FLORIANA, Malta—Luxury hotel operator Corinthia Hotels is ready to branch out of its traditional European and North African bases, while also remaining in the management game of independent and non-Corinthia-flagged hotels.
Corinthia Hotels has nine properties, two of which are in its home country of Malta. The others are in St. Petersburg, Russia; Lisbon, Portugal; London; Prague; and Budapest, Hungary, but also in less-crowded global-flagged destinations such as Khartoum, Sudan, and Tripoli, Libya.
Parent company Corinthia Hotels International Limited is the operating arm of International Hotel Investments, which also manages the Ramada Plaza Tunis, Tunisia and three independent hotels in Malta, Prague and Budapest. The overall company owns and manages eight properties, with 2,902 keys, and manages a further 1,441 keys.
The company has a parallel business model of increasing non-core management opportunities and operating its own flag in cooperation with partners with which it has enjoyed long-standing relationships. Corinthia often invests its own equity.
The principal entity among these partners is a sovereign wealth fund, the Libyan Arab Foreign Investment Company, which was established in 2006 and for half a decade until Libya’s reintroduction into the international arena by the United Nations, Corinthia was subject to sanctions from countries such as the United States.
Busy money
Corinthia’s rationalized portfolio, which has resulted in disposals, has resulted in the company keeping a firm grip on its own keys and being able to buy, renovate and formulate its own distribution system.
“Controlling our own rooms yield the best rates via refreshed booking engines, promotions that point to our website and empowered GMs who are now far more accountable than they ever have been,” said Paul Pisani, Corinthia Hotels’ senior VP, hotel development, and a member of the family that established Corinthia in 1962.
Speaking to Hotel News Now at the International Hotel Investment Forum held this month in Berlin, Pisani said the company’s London property, opened in 2011, has been successful in generating direct bookings.
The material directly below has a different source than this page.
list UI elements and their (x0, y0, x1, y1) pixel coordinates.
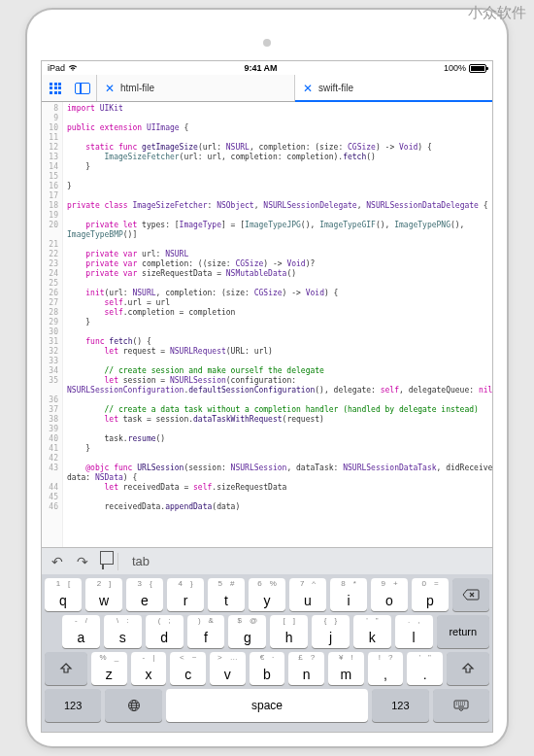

He said Corinthia hotels hold their own in terms of occupancy within their competitive sets and are robust and immune as possible to the downside of financial cycles.
What formerly was missing, according to Pisani, was a support structure that could keep up with Corinthia’s competitors.
“We now have a Ferrari engine in a BMW car, which has helped us bridge ADR gaps in such destinations as London. After that, Corinthia’s strategy was never about having x number of hotels in y number of years but rather putting into place a careful and well-studied approach,” Pisani added.
London and beyond
Today, with obstacles behind it, Corinthia is ready to spread its wings, but it will do so in a controlled manner.
Pisani added that while but most energy is going into the Corinthia Hotels brand that does not mean there will not be a second stand-alone flag at some point.
“Opening our London property in 2011 significantly raised our profile, but it will be the next one that defines us,” Pisani said.
“As the new kid in (London), we had ground to catch up and we had to be different, to provide something fresh yet still authentic for the 21st century. How could we think like The Dorchester did 100 years ago but be both grand and modern,” Pisani said.
Elsewhere, Pisani is looking at primary gateway cities such as Paris, Rome and New York, but two openings in its pipeline veer from that path. Opening at the end of 2014 is the Corinthia Golf & Spa Resort Taormina, Sicily, which will have 130 keys and 158 residences, while opening in 2017 will be a property in the Nigerian capital Abuja, also a management contract with a local partner.
“This will be a 6-star property in what is still virgin territory for international flags. There is high demand there for luxury product, and average daily rates are very good,” Pisani said.